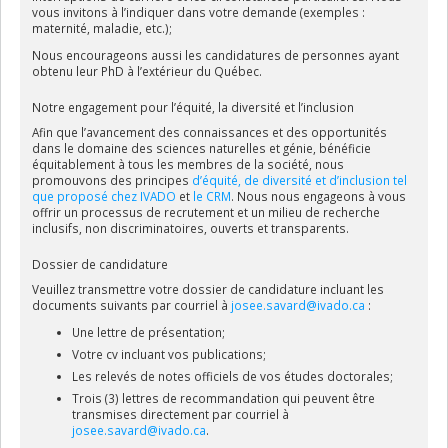
vous invitons à l’indiquer dans votre demande (exemples :
maternité, maladie, etc.);
Nous encourageons aussi les candidatures de personnes ayant
obtenu leur PhD à l’extérieur du Québec.
Notre engagement pour l’équité, la diversité et l’inclusion
Afin que l’avancement des connaissances et des opportunités
dans le domaine des sciences naturelles et génie, bénéficie
équitablement à tous les membres de la société, nous
promouvons des principes
d’équité, de diversité et d’inclusion tel
que proposé chez IVADO
et
le CRM
. Nous nous engageons à vous
offrir un processus de recrutement et un milieu de recherche
inclusifs, non discriminatoires, ouverts et transparents.
Dossier de candidature
Veuillez transmettre votre dossier de candidature incluant les
documents suivants par courriel à
josee.savard@ivado.ca
:
Une lettre de présentation;
Votre cv incluant vos publications;
Les relevés de notes officiels de vos études doctorales;
Trois (3) lettres de recommandation qui peuvent être
transmises directement par courriel à
josee.savard@ivado.ca
.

* * *

### PROBLEM REQUIREMENTS
An exact repeat of the lines from the one containing "dans le domaine" through the final line of the entries is the whole answer.

### SOLUTION
dans le domaine des sciences naturelles et génie, bénéficie
équitablement à tous les membres de la société, nous
promouvons des principes
d’équité, de diversité et d’inclusion tel
que proposé chez IVADO
et
le CRM
. Nous nous engageons à vous
offrir un processus de recrutement et un milieu de recherche
inclusifs, non discriminatoires, ouverts et transparents.
Dossier de candidature
Veuillez transmettre votre dossier de candidature incluant les
documents suivants par courriel à
josee.savard@ivado.ca
:
Une lettre de présentation;
Votre cv incluant vos publications;
Les relevés de notes officiels de vos études doctorales;
Trois (3) lettres de recommandation qui peuvent être
transmises directement par courriel à
josee.savard@ivado.ca
.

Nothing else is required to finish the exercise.